EXERCISE AIM | When you reach the line containing "駆除といっても捕獲・殺傷するわけではありませ", start transcribing exactly and continue through the last line of the data, skipping every picture.

DATA RECORDS |
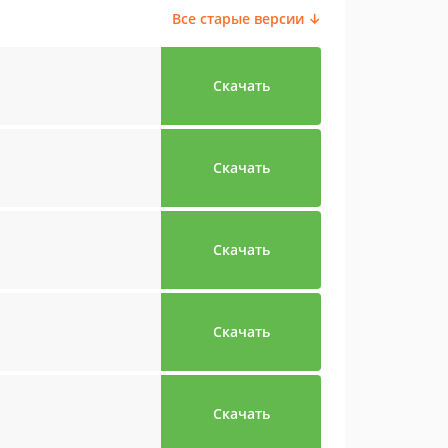
Все старые версии ↓
Скачать
Скачать
Скачать
Скачать
Скачать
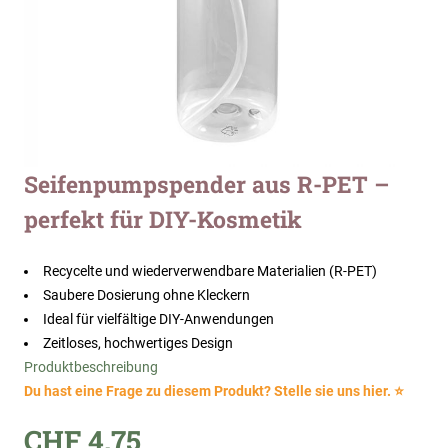
Zum
Seifenpumpspender aus R-PET –
Anfang
perfekt für DIY-Kosmetik
der
Bildergalerie
springen
Recycelte und wiederverwendbare Materialien (R-PET)
Saubere Dosierung ohne Kleckern
Ideal für vielfältige DIY-Anwendungen
Zeitloses, hochwertiges Design
Produktbeschreibung
Du hast eine Frage zu diesem Produkt? Stelle sie uns hier. ⭐
CHF 4.75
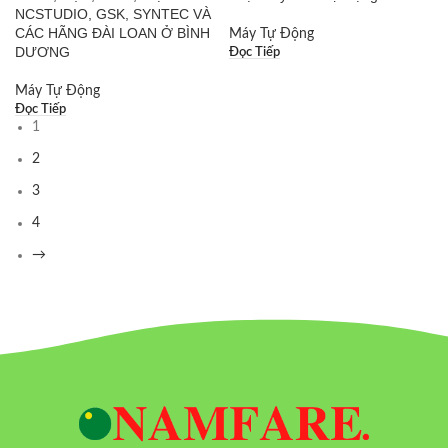
NCSTUDIO, GSK, SYNTEC VÀ
CÁC HÃNG ĐÀI LOAN Ở BÌNH
Máy Tự Động
DƯƠNG
Đọc Tiếp
Máy Tự Động
Đọc Tiếp
1
2
3
4
→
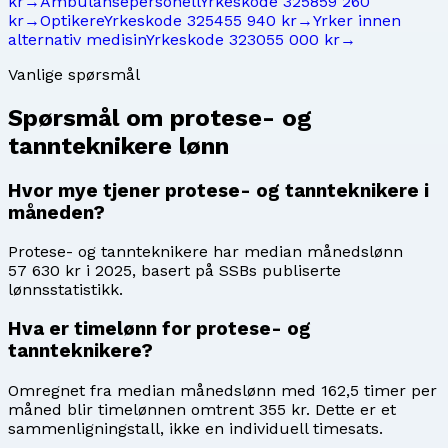
kr
→
Ambulansepersonell
Yrkeskode
3258
59 260
kr
→
Optikere
Yrkeskode
3254
55 940 kr
→
Yrker innen
alternativ medisin
Yrkeskode
3230
55 000 kr
→
Vanlige spørsmål
Spørsmål om
protese- og
tannteknikere
lønn
Hvor mye tjener protese- og tannteknikere i
måneden?
Protese- og tannteknikere har median månedslønn
57 630 kr i 2025, basert på SSBs publiserte
lønnsstatistikk.
Hva er timelønn for protese- og
tannteknikere?
Omregnet fra median månedslønn med 162,5 timer per
måned blir timelønnen omtrent 355 kr. Dette er et
sammenligningstall, ikke en individuell timesats.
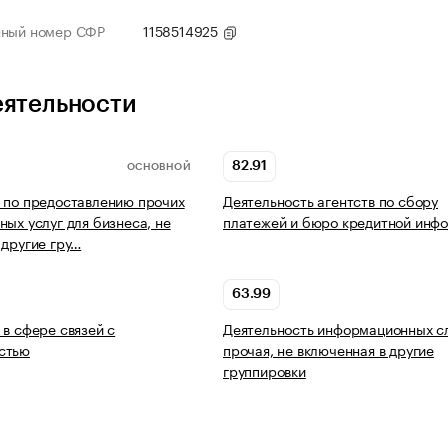
нный номер СФР
1158514925
еятельности
82.91
ОСНОВНОЙ
 по предоставлению прочих
Деятельность агентств по сбору
ных услуг для бизнеса, не
платежей и бюро кредитной инф
 другие гру…
63.99
 в сфере связей с
Деятельность информационных с
стью
прочая, не включенная в другие
группировки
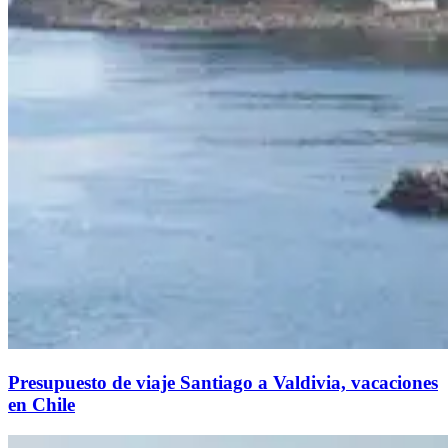
Presupuesto de viaje Santiago a Valdivia, vacaciones
en Chile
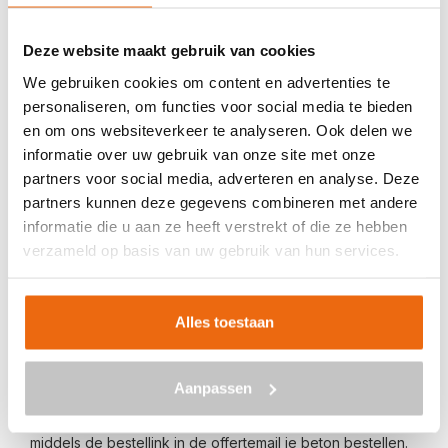
Veilig betalen met:
Deze website maakt gebruik van cookies
We gebruiken cookies om content en advertenties te
personaliseren, om functies voor social media te bieden
en om ons websiteverkeer te analyseren. Ook delen we
informatie over uw gebruik van onze site met onze
BETON BESTELLEN IN BERKHOUT
partners voor social media, adverteren en analyse. Deze
partners kunnen deze gegevens combineren met andere
Ben je op zoek naar een leverancier bij jou in de buurt die
informatie die u aan ze heeft verstrekt of die ze hebben
goedkoop beton kan storten in Berkhout? Dan ben je bij
verzameld op basis van uw gebruik van hun services.
ons aan het juiste adres. Wij bezorgen kant-en-klaar
beton in heel Nederland voor een voordelige prijs. Beton
in Berkhout bestellen is eenvoudig: vraag vrijblijvend een
Alles toestaan
offerte
aan. Vul je postcode, het benodigde aantal m3, het
type beton, de optionele keuze voor een betonpomp en
Aanpassen
je e-mailadres in en ontvang binnen enkele seconden een
gerichte prijs per e-mail voor Berkhout. Aansluitend kun je
middels de bestellink in de offertemail je beton bestellen.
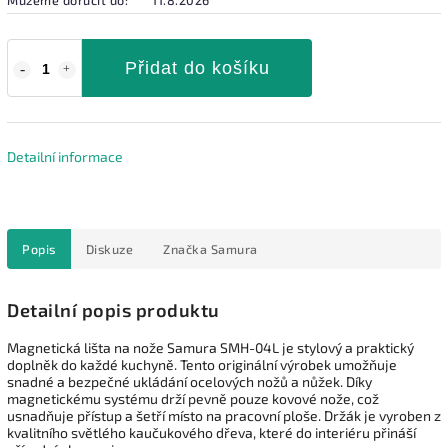
Přidat do košíku
Detailní informace
Popis
Diskuze
Značka
Samura
Detailní popis produktu
Magnetická lišta na nože Samura SMH-04L je stylový a praktický
doplněk do každé kuchyně. Tento originální výrobek umožňuje
snadné a bezpečné ukládání ocelových nožů a nůžek. Díky
magnetickému systému drží pevně pouze kovové nože, což
usnadňuje přístup a šetří místo na pracovní ploše. Držák je vyroben z
kvalitního světlého kaučukového dřeva, které do interiéru přináší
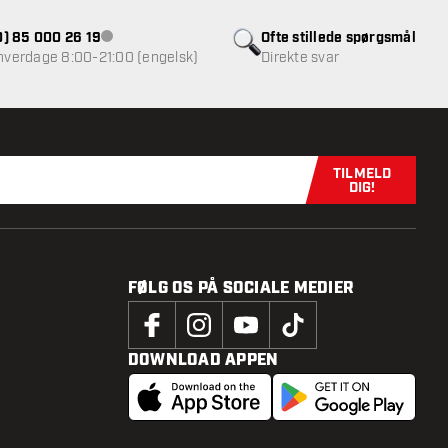
(0) 85 000 26 19
Ofte stillede spørgsmål
Kundeservice ikke tilgængelig
 hverdage 8:00-21:00 (engelsk)
Direkte svar
TILMELD
Tilmeld dig n
DIG!
FØLG OS PÅ SOCIALE MEDIER
DOWNLOAD APPEN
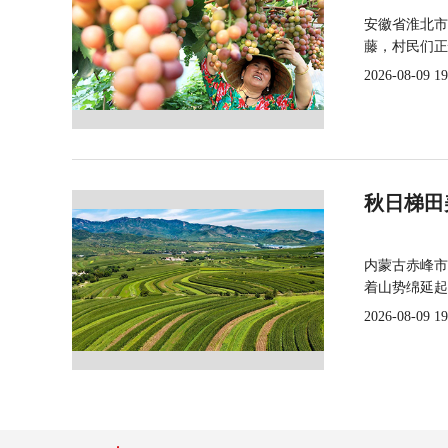
安徽省淮北市
藤，村民们正
2026-08-09 19
秋日梯田
内蒙古赤峰市
着山势绵延起
2026-08-09 19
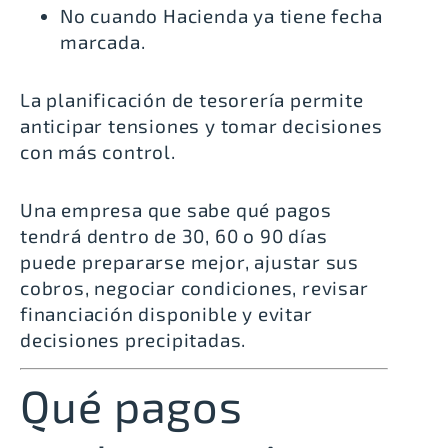
No cuando Hacienda ya tiene fecha
marcada.
La planificación de tesorería permite
anticipar tensiones y tomar decisiones
con más control.
Una empresa que sabe qué pagos
tendrá dentro de 30, 60 o 90 días
puede prepararse mejor, ajustar sus
cobros, negociar condiciones, revisar
financiación disponible y evitar
decisiones precipitadas.
Qué pagos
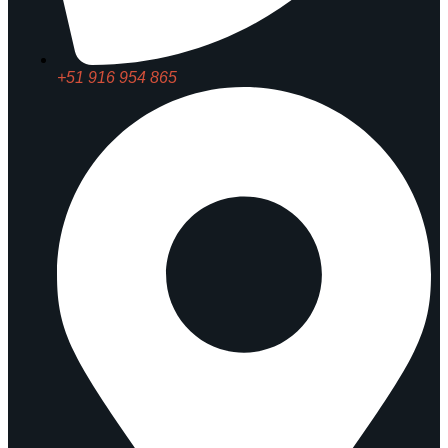
+51 916 954 865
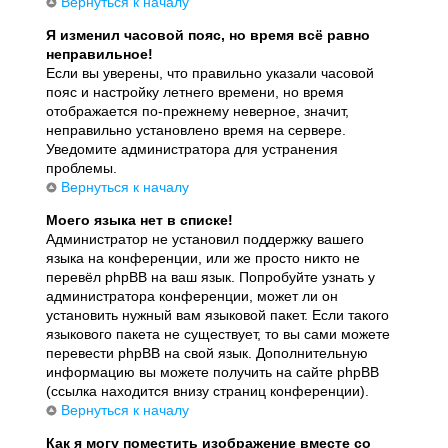
Вернуться к началу
Я изменил часовой пояс, но время всё равно
неправильное!
Если вы уверены, что правильно указали часовой
пояс и настройку летнего времени, но время
отображается по-прежнему неверное, значит,
неправильно установлено время на сервере.
Уведомите администратора для устранения
проблемы.
Вернуться к началу
Моего языка нет в списке!
Администратор не установил поддержку вашего
языка на конференции, или же просто никто не
перевёл phpBB на ваш язык. Попробуйте узнать у
администратора конференции, может ли он
установить нужный вам языковой пакет. Если такого
языкового пакета не существует, то вы сами можете
перевести phpBB на свой язык. Дополнительную
информацию вы можете получить на сайте phpBB
(ссылка находится внизу страниц конференции).
Вернуться к началу
Как я могу поместить изображение вместе со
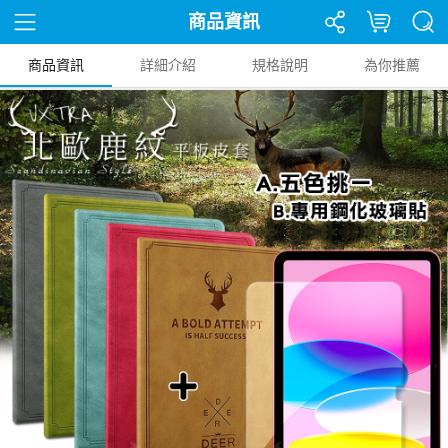
商品資訊
商品資訊
詳細介紹
規格說明
為你推薦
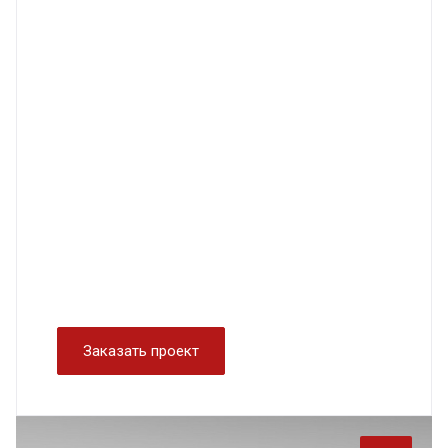
Заказать проект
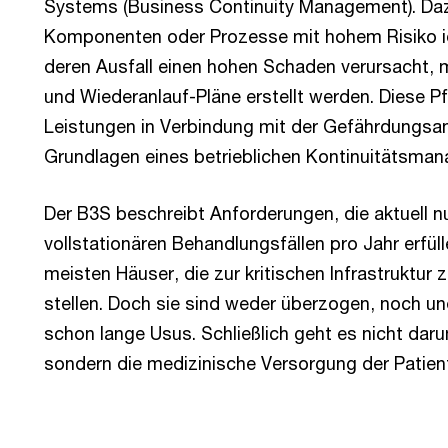
Systems (Business Continuity Management). Da
Komponenten oder Prozesse mit hohem Risiko ide
deren Ausfall einen hohen Schaden verursacht, 
und Wiederanlauf-Pläne erstellt werden. Diese Pfli
Leistungen in Verbindung mit der Gefährdungsan
Grundlagen eines betrieblichen Kontinuitätsma
Der B3S beschreibt Anforderungen, die aktuell nu
vollstationären Behandlungsfällen pro Jahr erfü
meisten Häuser, die zur kritischen Infrastruktur
stellen. Doch sie sind weder überzogen, noch un
schon lange Usus. Schließlich geht es nicht daru
sondern die medizinische Versorgung der Patient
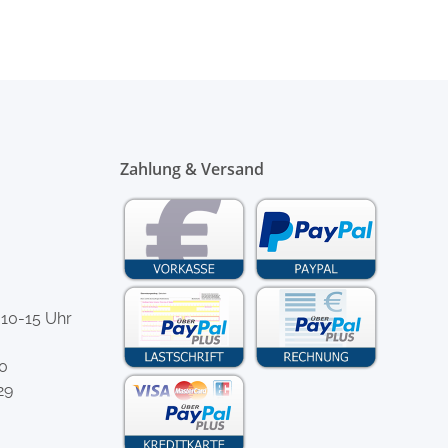
Zahlung & Versand
 10-15 Uhr
-0
29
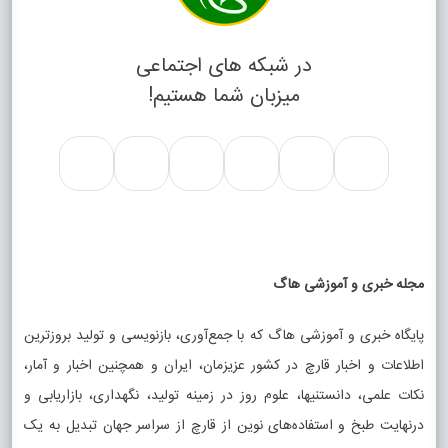
در شبکه های اجتماعی
میزبان شما هستیم!
مجله خبری و آموزشی هاگ
پایگاه خبری و آموزشی هاگ که با جمع‌آوری، بازنویسی و تولید بروزترین
اطلاعات و اخبار قارچ در کشور عزیزمان، ایران و همچنین اخبار و آمار،
نکات علمی، دانستنیها، علوم روز در زمینه تولید، نگهداری، بازاریابی و
درنهایت طبخ و استفاده‌های نوین از قارچ از سراسر جهان تبدیل به یک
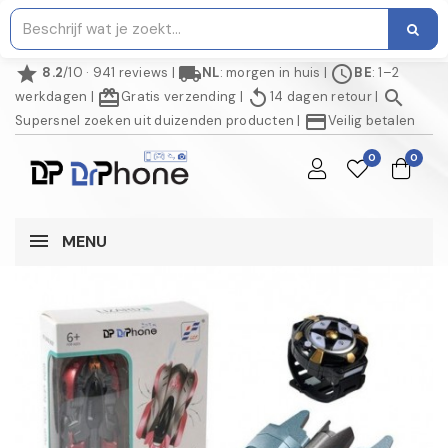
star
local_shipping
schedule
8.2
/10 · 941 reviews
|
NL
: morgen in huis
|
BE
: 1–2
redeem
replay
search
werkdagen
|
Gratis verzending
|
14 dagen retour
|
credit_card
Supersnel zoeken uit duizenden producten
|
Veilig betalen
0
0
MENU
NIET OP VOORRAAD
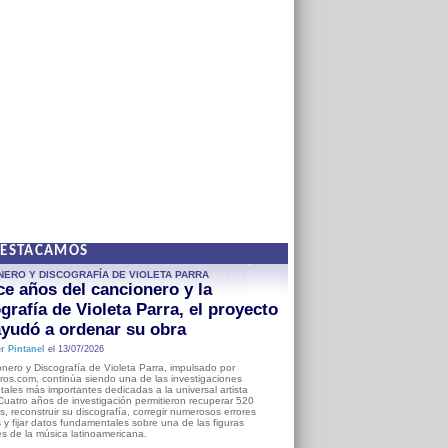
DESTACAMOS
NERO Y DISCOGRAFÍA DE VIOLETA PARRA
e años del cancionero y la
grafía de Violeta Parra, el proyecto
yudó a ordenar su obra
r Pintanel
el 13/07/2026
nero y Discografía de Violeta Parra, impulsado por
ros.com, continúa siendo una de las investigaciones
ales más importantes dedicadas a la universal artista
Cuatro años de investigación permitieron recuperar 520
, reconstruir su discografía, corregir numerosos errores
s y fijar datos fundamentales sobre una de las figuras
es de la música latinoamericana.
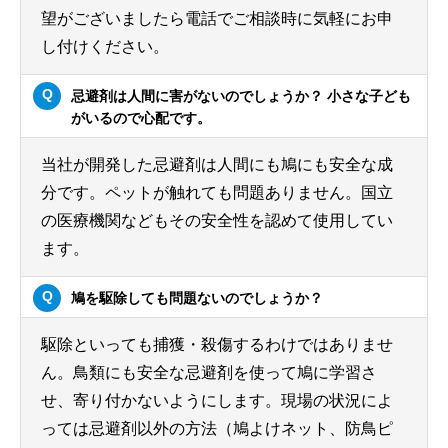
望がございましたら電話でご相談時に気軽にお申
し付けください。
忌避剤は人間に害がないのでしょうか？ 小さな子ども
がいるので心配です。
当社が開発した忌避剤は人間にも鳩にも安全な成
分です。ペットが触れても問題ありません。国立
の医療機関などもその安全性を認めて使用してい
ます。
鳩を駆除しても問題ないのでしょうか？
駆除といっても捕獲・殺傷するわけではありませ
ん。鳥類にも安全な忌避剤を使って鳩に学習さ
せ、寄り付かないようにします。現場の状況によ
っては忌避剤以外の方法（鳩よけネット、防鳥ピ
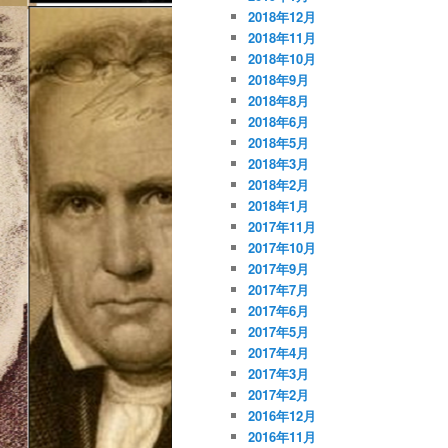
2018年12月
2018年11月
2018年10月
2018年9月
2018年8月
2018年6月
2018年5月
2018年3月
2018年2月
2018年1月
2017年11月
2017年10月
2017年9月
2017年7月
2017年6月
2017年5月
2017年4月
2017年3月
2017年2月
2016年12月
2016年11月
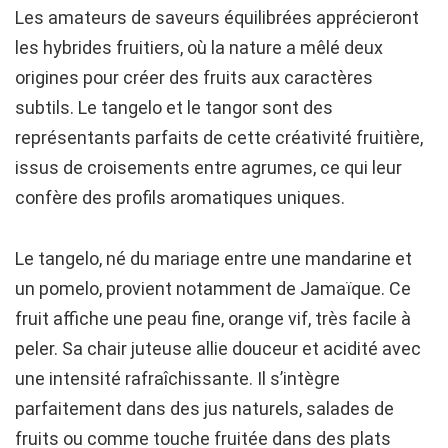
Les amateurs de saveurs équilibrées apprécieront
les hybrides fruitiers, où la nature a mêlé deux
origines pour créer des fruits aux caractères
subtils. Le tangelo et le tangor sont des
représentants parfaits de cette créativité fruitière,
issus de croisements entre agrumes, ce qui leur
confère des profils aromatiques uniques.
Le tangelo, né du mariage entre une mandarine et
un pomelo, provient notamment de Jamaïque. Ce
fruit affiche une peau fine, orange vif, très facile à
peler. Sa chair juteuse allie douceur et acidité avec
une intensité rafraîchissante. Il s’intègre
parfaitement dans des jus naturels, salades de
fruits ou comme touche fruitée dans des plats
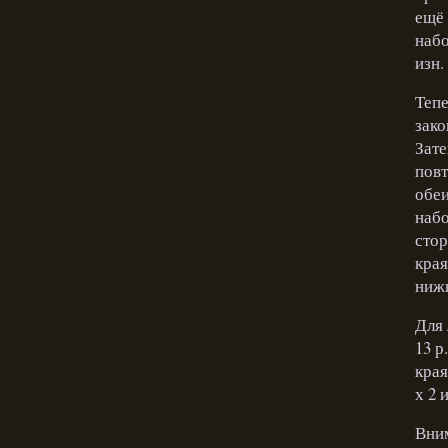
ещё 
набо
изн. 
Тепе
зако
Зате
повт
обеи
набо
стор
края
нижн
Для 
13 р
края
х 2 
Вним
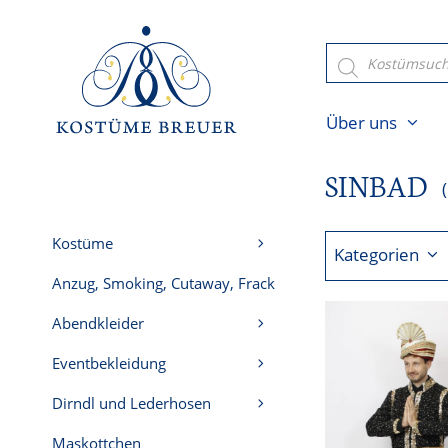
Zum
Inhalt
Products
search
springen
Über uns
SINBAD
Kostüme
Kategorien
Anzug, Smoking, Cutaway, Frack
Abendkleider
Eventbekleidung
Dirndl und Lederhosen
Maskottchen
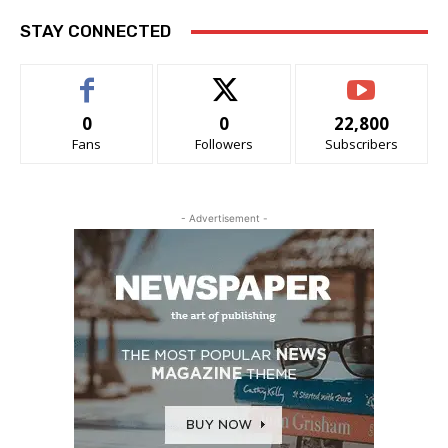
STAY CONNECTED
0
0
22,800
Fans
Followers
Subscribers
- Advertisement -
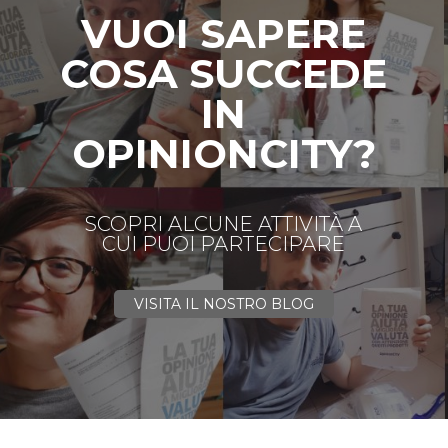
VUOI SAPERE
COSA SUCCEDE
IN
OPINIONCITY?
SCOPRI ALCUNE ATTIVITÀ A
CUI PUOI PARTECIPARE
VISITA IL NOSTRO BLOG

RESULT |
駆除といっても捕獲・殺傷するわけではありませ
ん。鳥類にも安全な忌避剤を使って鳩に学習さ
せ、寄り付かないようにします。現場の状況によ
っては忌避剤以外の方法（鳩よけネット、防鳥ピ
2018年12月
2018年11月
2018年10月
2018年9月
2018年8月
2018年6月
2018年5月
2018年3月
2018年2月
2018年1月
2017年11月
2017年10月
2017年9月
2017年7月
2017年6月
2017年5月
2017年4月
2017年3月
2017年2月
2016年12月
2016年11月
Les amateurs de saveurs équilibrées apprécieront
les hybrides fruitiers, où la nature a mêlé deux
origines pour créer des fruits aux caractères
subtils. Le tangelo et le tangor sont des
représentants parfaits de cette créativité fruitière,
issus de croisements entre agrumes, ce qui leur
confère des profils aromatiques uniques.
Le tangelo, né du mariage entre une mandarine et
un pomelo, provient notamment de Jamaïque. Ce
fruit affiche une peau fine, orange vif, très facile à
peler. Sa chair juteuse allie douceur et acidité avec
une intensité rafraîchissante. Il s’intègre
parfaitement dans des jus naturels, salades de
fruits ou comme touche fruitée dans des plats
ещё 
набо
изн. 
Тепе
зако
Зате
повт
обеи
набо
стор
края
нижн
Для 
13 р
края
х 2 
Вним
Zum
Inhalt
Products
search
springen
Über uns
SINBAD
Kostüme
Kategorien
Anzug, Smoking, Cutaway, Frack
Abendkleider
Eventbekleidung
Dirndl und Lederhosen
Maskottchen
STAY CONNECTED
0
0
22,800
Fans
Followers
Subscribers
- Advertisement -
VUOI SAPERE
COSA SUCCEDE
IN
OPINIONCITY?
SCOPRI ALCUNE ATTIVITÀ A
CUI PUOI PARTECIPARE
VISITA IL NOSTRO BLOG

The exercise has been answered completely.